Goal of the exercise: Using the listing below, output only the lines from the one that contains "Matériel de maitresse" through the one that contains "Kinoteatrlar Çətin Dövr", inclusive, exactly as given and without images.

The data:
※ ※ ※

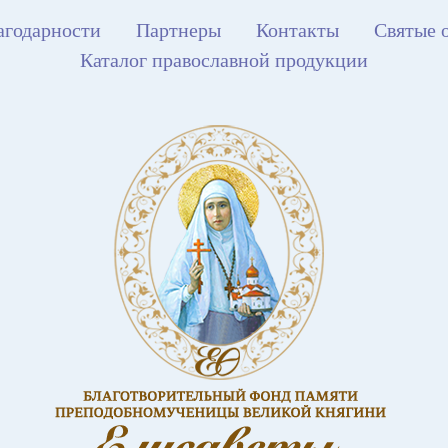
агодарности
Партнеры
Контакты
Святые 
Каталог православной продукции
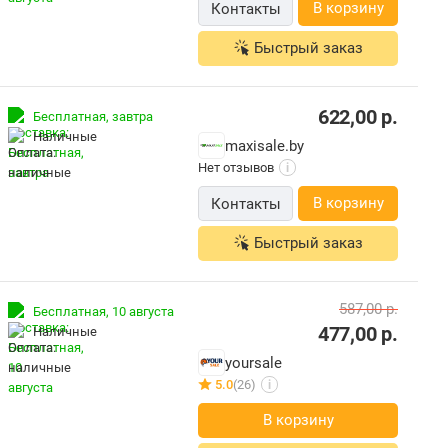
В корзину
Контакты
Быстрый заказ
622,00
р.
Бесплатная,
завтра
наличные
maxisale.by
Нет отзывов
i
В корзину
Контакты
Быстрый заказ
587,00
р.
Бесплатная,
10 августа
477,00
р.
наличные
yoursale
5.0
(26)
i
В корзину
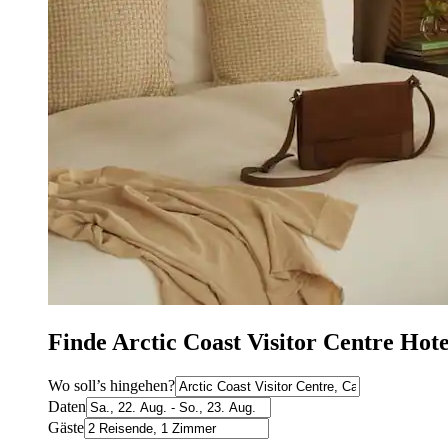
Finde Arctic Coast Visitor Centre Hote
Wo soll’s hingehen?
Daten
Gäste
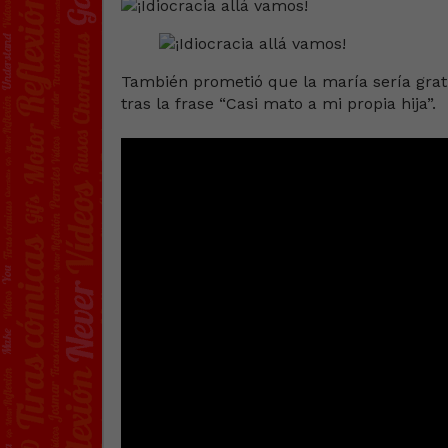
También prometió que la maría sería grat
tras la frase “Casi mato a mi propia hija”.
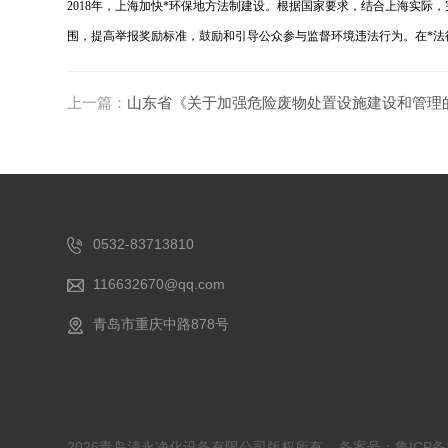
2018年，上海加快*环保地方法制建设。根据国家要求，结合上海实
围，提高举报奖励标准，鼓励和引导公众参与监督环境违法行为。在*法
上一篇：
山东省《关于加强危险废物处置设施建设和管理
0532-83713810
116632670@qq.com
青岛市重庆中路878号
2026青岛清永净化设备有限公司版权所有
备案号：鲁ICP备1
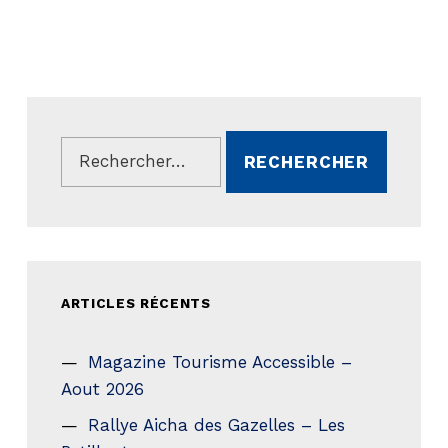
Rechercher :
ARTICLES RÉCENTS
Magazine Tourisme Accessible –
Aout 2026
Rallye Aicha des Gazelles – Les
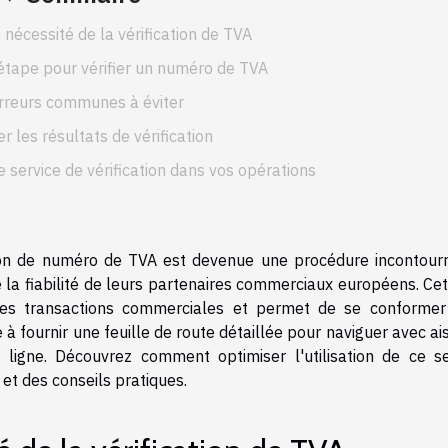
nécessité de la vérification de TVA
étape pour vérifier un numéro de TVA
rreurs communes à éviter
r les résultats de vérification
e service de vérification dans vos opérations
ation de numéro de TVA est devenue une procédure incontour
 la fiabilité de leurs partenaires commerciaux européens. Cet
 les transactions commerciales et permet de se conformer
 à fournir une feuille de route détaillée pour naviguer avec a
 ligne. Découvrez comment optimiser l'utilisation de ce se
 et des conseils pratiques.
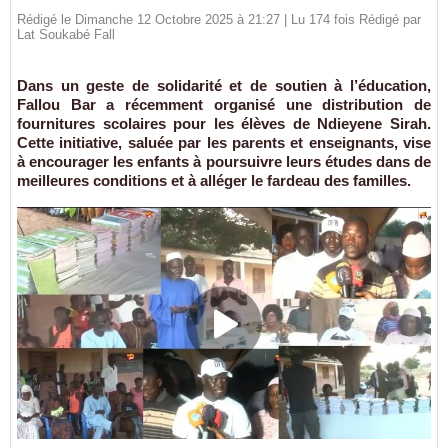
Rédigé le Dimanche 12 Octobre 2025 à 21:27 | Lu 174 fois Rédigé par
Lat Soukabé Fall
Dans un geste de solidarité et de soutien à l’éducation,
Fallou Bar a récemment organisé une distribution de
fournitures scolaires pour les élèves de Ndieyene Sirah.
Cette initiative, saluée par les parents et enseignants, vise
à encourager les enfants à poursuivre leurs études dans de
meilleures conditions et à alléger le fardeau des familles.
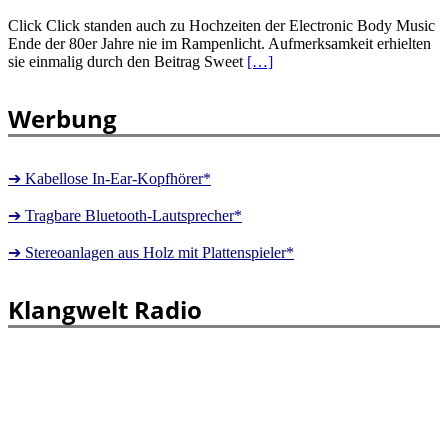
Click Click standen auch zu Hochzeiten der Electronic Body Music
Ende der 80er Jahre nie im Rampenlicht. Aufmerksamkeit erhielten
sie einmalig durch den Beitrag Sweet
[…]
Werbung
➔ Kabellose In-Ear-Kopfhörer*
➔ Tragbare Bluetooth-Lautsprecher*
➔ Stereoanlagen aus Holz mit Plattenspieler*
Klangwelt Radio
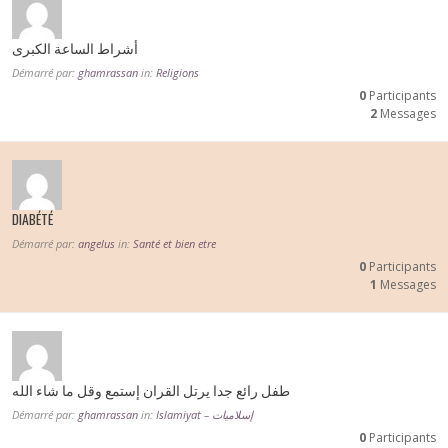
أشراط الساعة الكبرى
Démarré par:
ghamrassan
in:
Religions
0
Participants
2
Messages
DIABÉTÉ
Démarré par:
angelus
in:
Santé et bien etre
0
Participants
1
Messages
طفل رائع جدا يرتل القران إستمع وقل ما شاء الله
Démarré par:
ghamrassan
in:
Islamiyat – إسلاميات
0
Participants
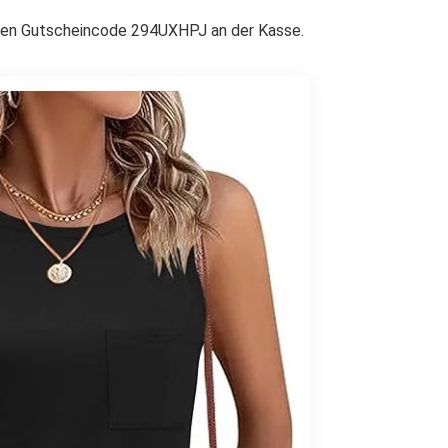
 den Gutscheincode 294UXHPJ an der Kasse.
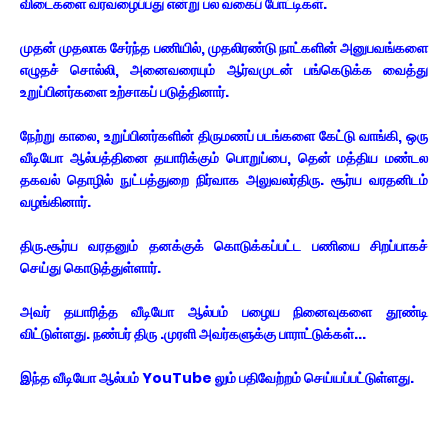
விடைகளை வரவழைப்பது என்று பல வகைப் போட்டிகள்.
முதன் முதலாக சேர்ந்த பணியில், முதலிரண்டு நாட்களின் அனுபவங்களை
எழுதச் சொல்லி, அனைவரையும் ஆர்வமுடன் பங்கெடுக்க வைத்து
உறுப்பினர்களை உற்சாகப் படுத்தினார்.
நேற்று காலை, உறுப்பினர்களின் திருமணப் படங்களை கேட்டு வாங்கி, ஒரு
வீடியோ ஆல்பத்தினை தயாரிக்கும் பொறுப்பை, தென் மத்திய மண்டல
தகவல் தொழில் நுட்பத்துறை நிர்வாக அலுவலர்திரு. சூர்ய வரதனிடம்
வழங்கினார்.
திரு.சூர்ய வரதனும் தனக்குக் கொடுக்கப்பட்ட பணியை சிறப்பாகச்
செய்து கொடுத்துள்ளார்.
அவர் தயாரித்த வீடியோ ஆல்பம் பழைய நினைவுகளை தூண்டி
விட்டுள்ளது. நண்பர் திரு .முரளி அவர்களுக்கு பாராட்டுக்கள்...
இ
ந்த வீடியோ ஆல்பம் YouTube லும் பதிவேற்றம் செய்யப்பட்டுள்ளது.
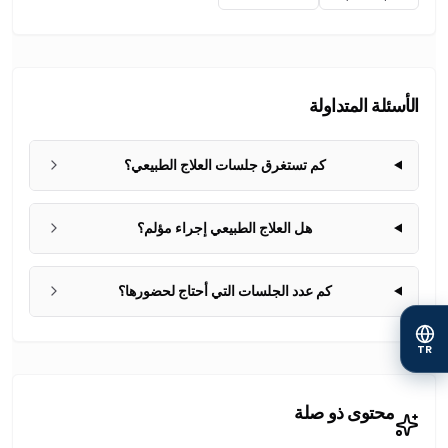
الأسئلة المتداولة
كم تستغرق جلسات العلاج الطبيعي؟
هل العلاج الطبيعي إجراء مؤلم؟
كم عدد الجلسات التي أحتاج لحضورها؟
TR
محتوى ذو صلة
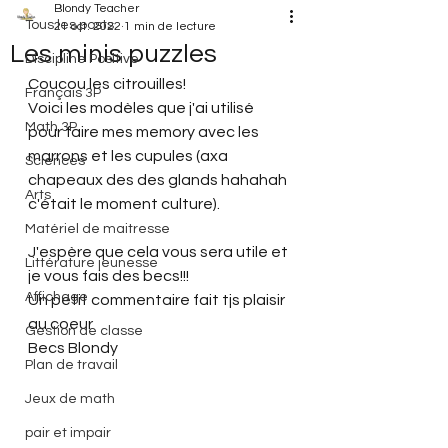
Blondy Teacher
Tous les posts
21 oct. 2022
1 min de lecture
Les minis puzzles
Discipline Positive
Coucou les citrouilles!
Français 3P
Voici les modèles que j'ai utilisé 
Math 3P
pour faire mes memory avec les 
marrons et les cupules (axa 
Sciences
chapeaux des des glands hahahah 
Arts
c'était le moment culture).
Matériel de maitresse
J'espère que cela vous sera utile et 
Littérature jeunesse
je vous fais des becs!!!
Affichage
Un petit commentaire fait tjs plaisir 
au coeur
Gestion de classe
Becs Blondy
Plan de travail
Jeux de math
pair et impair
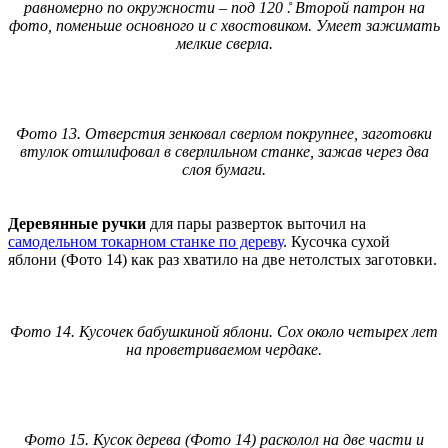
равномерно по окружности – под 120 ̊. Второй патрон на
фото, поменьше основного и с хвостовиком. Умеет зажимать
мелкие сверла.
Фото 13. Отверстия зенковал сверлом покрупнее, заготовки
втулок отшлифовал в сверлильном станке, зажав через два
слоя бумаги.
Деревянные ручки
для пары разверток выточил на
самодельном токарном станке по дереву
. Кусочка сухой
яблони (Фото 14) как раз хватило на две нетолстых заготовки.
Фото 14. Кусочек бабушкиной яблони. Сох около четырех лет
на проветриваемом чердаке.
Фото 15. Кусок дерева (Фото 14) расколол на две части и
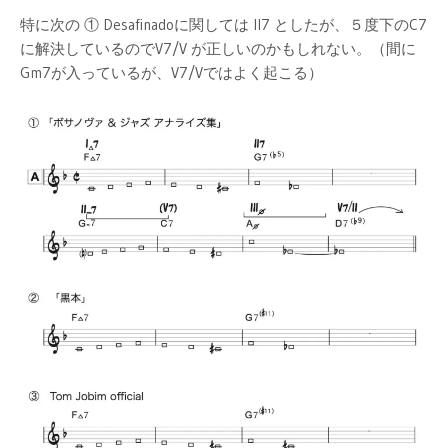
特に次の ① Desafinadoに関しては II7 としたが、５度下のC7
に解決しているのでV7/V が正しいのかもしれない。（間に
Gm7が入っているが、V7/Vではよく起こる）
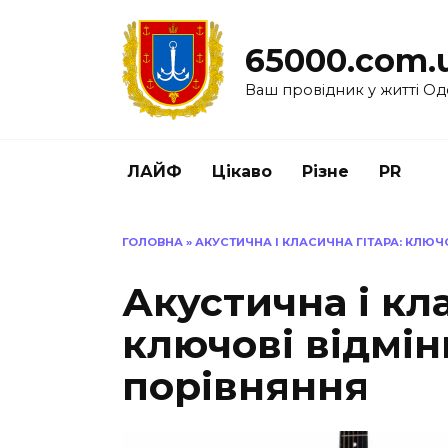
Перейти
до
65000.com.
вмісту
Ваш провідник у житті Од
ЛАЙФ
Цікаво
Різне
PR
ГОЛОВНА
»
АКУСТИЧНА І КЛАСИЧНА ГІТАРА: КЛЮЧ
Акустична і кла
ключові відмін
порівняння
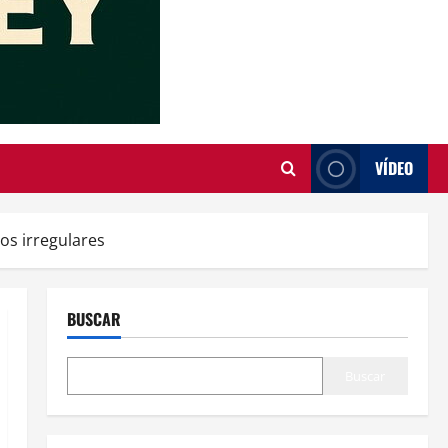
VÍDEO
os irregulares
BUSCAR
Buscar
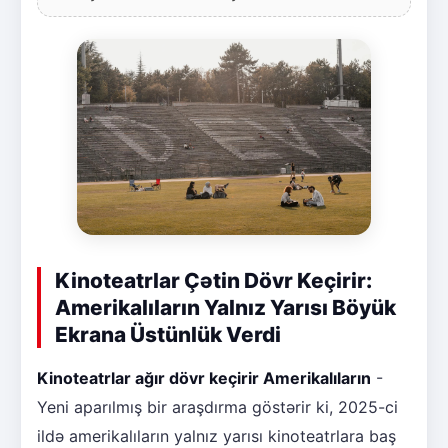
Kinoteatrlar Çətin Dövr Keçirir:
Amerikalıların Yalnız Yarısı Böyük
Ekrana Üstünlük Verdi
Kinoteatrlar ağır dövr keçirir Amerikalıların
-
Yeni aparılmış bir araşdırma göstərir ki, 2025-ci
ildə amerikalıların yalnız yarısı kinoteatrlara baş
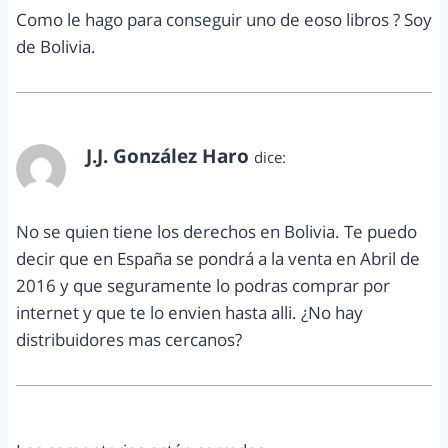
Como le hago para conseguir uno de eoso libros ? Soy
de Bolivia.
J.J. González Haro
dice:
noviembre 19, 2015 a las 7:20 pm
No se quien tiene los derechos en Bolivia. Te puedo
decir que en España se pondrá a la venta en Abril de
2016 y que seguramente lo podras comprar por
internet y que te lo envien hasta alli. ¿No hay
distribuidores mas cercanos?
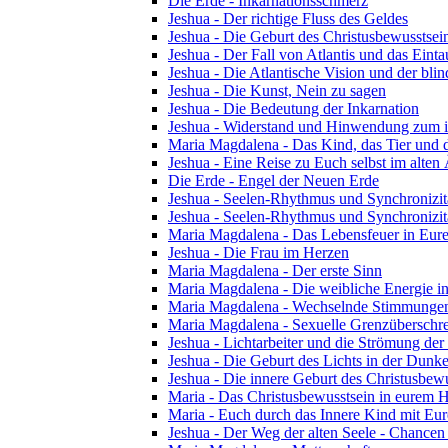
Die Erde - Inkarnationsschmerz
Jeshua - Der richtige Fluss des Geldes
Jeshua - Die Geburt des Christusbewusstsei
Jeshua - Der Fall von Atlantis und das Ein
Jeshua - Die Atlantische Vision und der blin
Jeshua - Die Kunst, Nein zu sagen
Jeshua - Die Bedeutung der Inkarnation
Jeshua - Widerstand und Hinwendung zum i
Maria Magdalena - Das Kind, das Tier und 
Jeshua - Eine Reise zu Euch selbst im alten
Die Erde - Engel der Neuen Erde
Jeshua - Seelen-Rhythmus und Synchronizität
Jeshua - Seelen-Rhythmus und Synchronizitä
Maria Magdalena - Das Lebensfeuer in Eu
Jeshua - Die Frau im Herzen
Maria Magdalena - Der erste Sinn
Maria Magdalena - Die weibliche Energie in 
Maria Magdalena - Wechselnde Stimmunge
Maria Magdalena - Sexuelle Grenzüberschrei
Jeshua - Lichtarbeiter und die Strömung der
Jeshua - Die Geburt des Lichts in der Dunke
Jeshua - Die innere Geburt des Christusbewu
Maria - Das Christusbewusstsein in eurem
Maria - Euch durch das Innere Kind mit Eur
Jeshua - Der Weg der alten Seele - Chancen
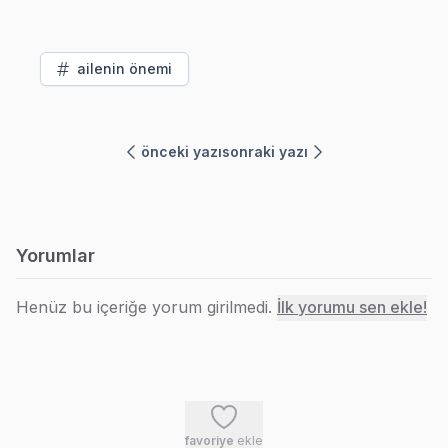
ailenin önemi
önceki yazı
sonraki yazı
Yorumlar
Henüz bu içeriğe yorum girilmedi.
İlk yorumu sen ekle!
favoriye
ekle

※ ※ ※

Output for this task:
Matériel de maitresse
J'espère que cela vous sera utile et 
Littérature jeunesse
je vous fais des becs!!!
Affichage
Un petit commentaire fait tjs plaisir 
au coeur
Gestion de classe
Becs Blondy
Plan de travail
Jeux de math
pair et impair
равномерно по окружности – под 120 ̊. Второй патрон на
фото, поменьше основного и с хвостовиком. Умеет зажимать
мелкие сверла.
Фото 13. Отверстия зенковал сверлом покрупнее, заготовки
втулок отшлифовал в сверлильном станке, зажав через два
слоя бумаги.
Деревянные ручки
для пары разверток выточил на
самодельном токарном станке по дереву
. Кусочка сухой
яблони (Фото 14) как раз хватило на две нетолстых заготовки.
Фото 14. Кусочек бабушкиной яблони. Сох около четырех лет
на проветриваемом чердаке.
Фото 15. Кусок дерева (Фото 14) расколол на две части и
特に次の ① Desafinadoに関しては II7 としたが、５度下のC7
に解決しているのでV7/V が正しいのかもしれない。（間に
Gm7が入っているが、V7/Vではよく起こる）
Перейти
до
65000.com.
вмісту
Ваш провідник у житті Од
ЛАЙФ
Цікаво
Різне
PR
ГОЛОВНА
»
АКУСТИЧНА І КЛАСИЧНА ГІТАРА: КЛЮЧ
Акустична і кла
ключові відмін
порівняння
VÍDEO
os irregulares
BUSCAR
Buscar
Kinoteatrlar Çətin Dövr Keçirir:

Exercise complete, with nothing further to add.